Future experiments will examine how astrocyte activation affects neuronal activity. Dr. Ki Jung Kim, a postdoctoral fellow and the study’s first author, is recording neuronal responses while manipulating pressure inside blood vessels to clarify how glial and neuronal signaling interact.
The brain is one of the most vascular organs in the body. The carotid arteries on either side of the neck feed blood to the base of the brain and form the Circle of Willis. From this arterial circle, muscular extracerebral vessels branch outward and across the brain’s surface. Those resistance vessels branch repeatedly and eventually shed most of their smooth muscle layers as they dive into the tissue and become parenchymal arterioles. Astrocytes form connections that reach back toward these extracerebral vessels, linking the entire vascular tree to the neurovascular unit.
These larger extracerebral vessels play a key role in protecting the brain from rapid systemic pressure changes. For example, during sudden surges in blood pressure due to fear or anger, surface vessels constrict to prevent abrupt increases in cerebral blood flow from reaching fragile parenchymal arterioles. Even routine postural changes, such as standing up quickly, require coordinated adjustments by smooth muscle cells and astrocytes; failure to adjust rapidly can contribute to transient dizziness.
Funding: The research was supported by the National Institutes of Health and the American Heart Association.
Source: Toni Baker – Georgia Regents University
Image Credit: Image credited to Bruno Pascal, licensed Creative Commons Attribution-ShareAlike 3.0 Unported.
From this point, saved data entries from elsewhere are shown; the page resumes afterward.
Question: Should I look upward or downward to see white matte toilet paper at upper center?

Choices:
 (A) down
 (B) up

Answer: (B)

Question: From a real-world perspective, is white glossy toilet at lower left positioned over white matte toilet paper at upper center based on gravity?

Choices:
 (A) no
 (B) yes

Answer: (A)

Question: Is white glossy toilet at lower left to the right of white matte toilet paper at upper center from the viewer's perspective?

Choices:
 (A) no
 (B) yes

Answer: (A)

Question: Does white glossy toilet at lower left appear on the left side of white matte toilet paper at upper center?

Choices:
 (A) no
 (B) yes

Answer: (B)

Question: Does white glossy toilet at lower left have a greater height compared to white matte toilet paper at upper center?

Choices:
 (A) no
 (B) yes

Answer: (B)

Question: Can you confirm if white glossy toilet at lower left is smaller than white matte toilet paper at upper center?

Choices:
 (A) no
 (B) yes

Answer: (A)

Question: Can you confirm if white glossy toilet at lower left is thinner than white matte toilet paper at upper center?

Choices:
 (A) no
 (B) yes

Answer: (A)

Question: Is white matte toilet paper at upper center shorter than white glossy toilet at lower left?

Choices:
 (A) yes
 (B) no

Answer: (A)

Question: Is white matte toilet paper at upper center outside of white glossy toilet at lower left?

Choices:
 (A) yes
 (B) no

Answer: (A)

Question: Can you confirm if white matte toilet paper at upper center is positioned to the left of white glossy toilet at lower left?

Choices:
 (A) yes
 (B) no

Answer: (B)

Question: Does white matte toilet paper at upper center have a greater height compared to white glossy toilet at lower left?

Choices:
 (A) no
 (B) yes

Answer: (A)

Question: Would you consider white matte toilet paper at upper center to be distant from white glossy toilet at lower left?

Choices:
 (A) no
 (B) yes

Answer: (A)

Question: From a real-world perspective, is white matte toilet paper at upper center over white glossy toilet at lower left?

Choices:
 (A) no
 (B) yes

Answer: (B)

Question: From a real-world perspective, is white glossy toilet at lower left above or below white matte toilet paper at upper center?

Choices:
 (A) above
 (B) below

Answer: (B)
Original Research: Abstract for “Astrocyte Contributions to Flow/Pressure-Evoked Parenchymal Arteriole Vasoconstriction” by Ki Jung Kim et al., Journal of Neuroscience. Published online May 27, 2015. DOI: 10.1523/JNEUROSCI.4486-14.2015
Abstract
Astrocyte Contributions to Flow/Pressure-Evoked Parenchymal Arteriole Vasoconstriction
Basal and activity-dependent cerebral blood flow changes are coordinated by processes including cerebral autoregulation, endothelial signaling, and neurovascular coupling. This study evaluated whether astrocytes influence parenchymal arteriole (PA) tone in response to hemodynamic stimuli (pressure and flow). Using an in vitro rat and mouse brain-slice model of perfused, pressurized PAs and in vivo astrocytic calcium imaging, the authors found that astrocytes increase intracellular Ca2+ when PA flow or pressure rises. In vivo, systemic phenylephrine-induced blood-pressure increases also elevated astrocytic Ca2+.
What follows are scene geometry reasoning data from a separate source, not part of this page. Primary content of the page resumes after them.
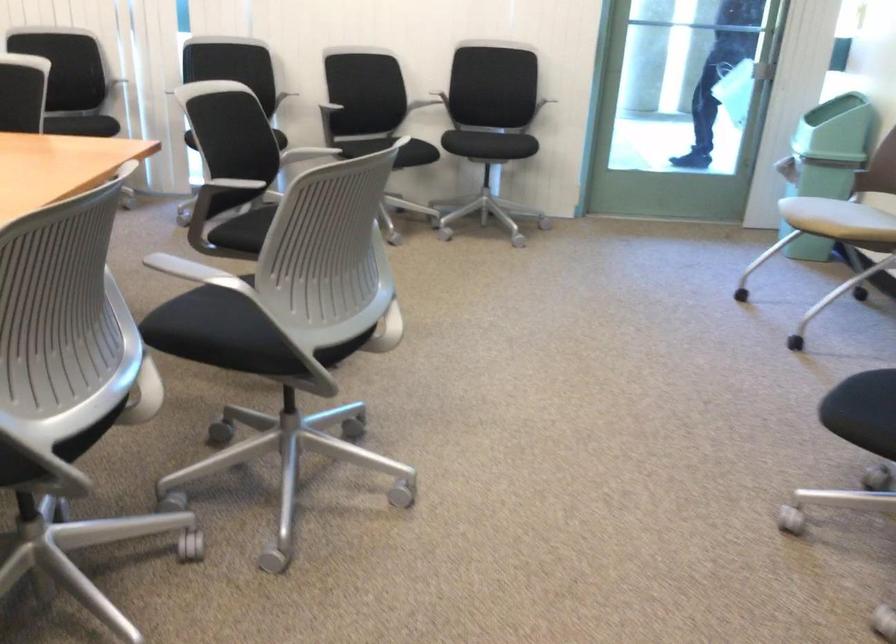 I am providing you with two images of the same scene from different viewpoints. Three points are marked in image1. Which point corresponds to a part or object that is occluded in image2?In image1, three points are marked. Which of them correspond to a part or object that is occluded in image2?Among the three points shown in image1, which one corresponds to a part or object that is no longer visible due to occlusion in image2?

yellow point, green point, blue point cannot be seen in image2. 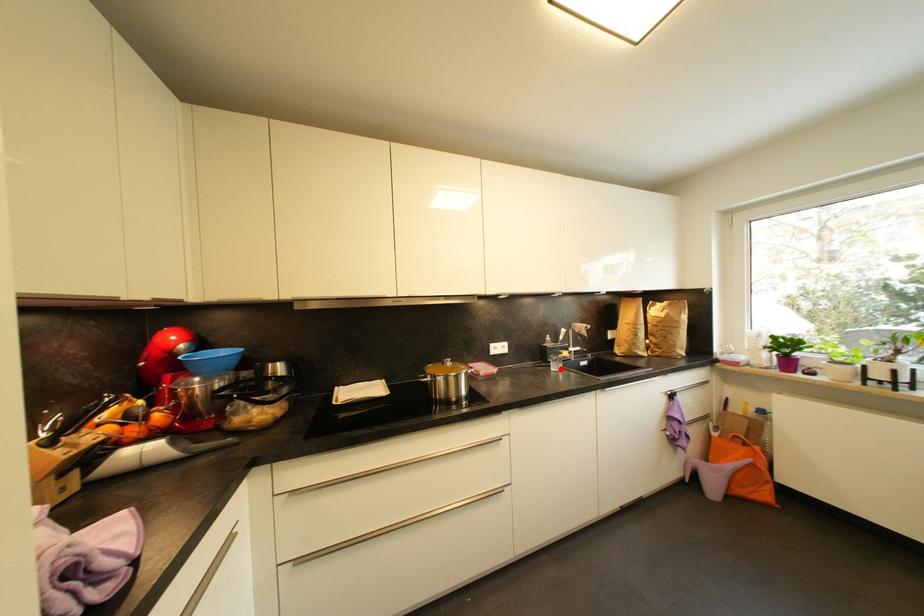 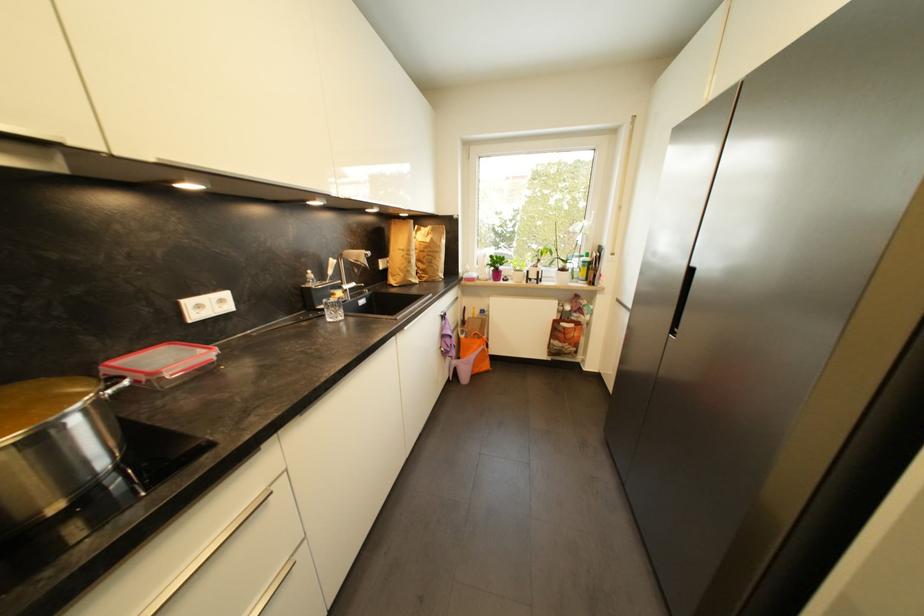 The point at the highlighted location is marked in the first image. Where is the corresponding point in the second image?

(339, 317) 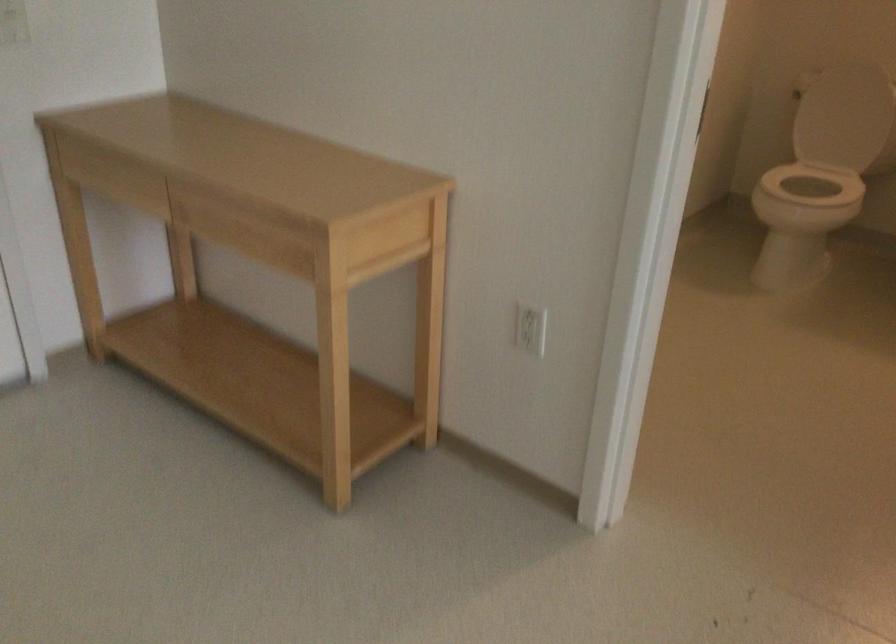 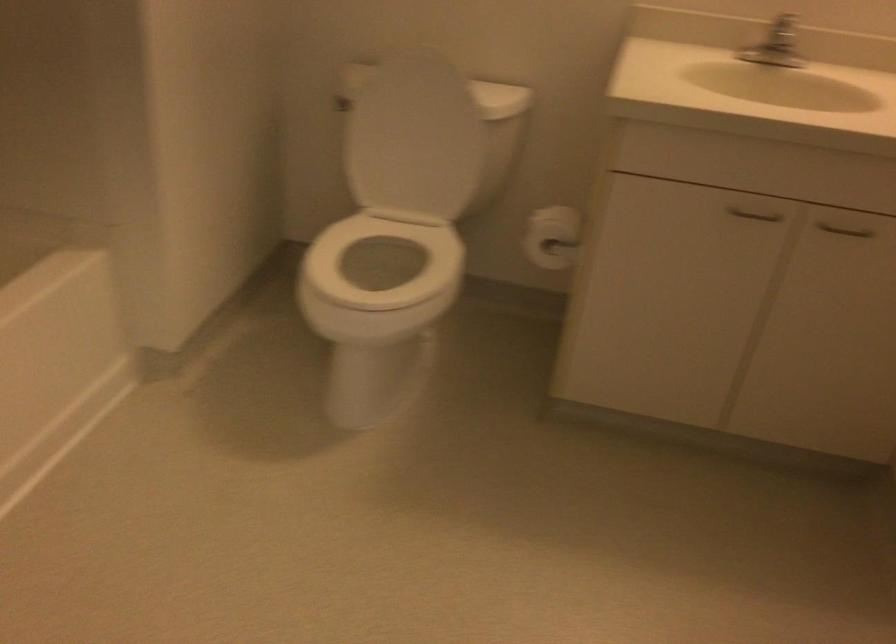 In a continuous first-person perspective shot, in which direction is the camera moving?

The cameraman moved toward right, forward.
In vitro, flow/pressure-evoked vasoconstriction was reduced when the astrocytic syncytium was loaded with the Ca2+ chelator BAPTA and was enhanced when astrocytic calcium or ATP levels were raised. Application of the TRPV4 channel blocker HC067047 or the purinergic receptor antagonist suramin blunted flow/pressure-evoked vasoconstriction, while blockade of K+ or 20-HETE signaling did not affect the response. Notably, TRPV4 expression was found primarily in astrocytes rather than PA endothelium.
The data support a novel role for astrocytes in PA flow/pressure-induced vasoconstriction, implicating astrocytic TRPV4 channels as molecular sensors of hemodynamic stimuli and a purinergic, glial-derived signal as a contributor to adjustments in PA tone. Overall, these results highlight bidirectional signaling within the neurovascular unit and identify astrocytes as important modulators of microvascular tone.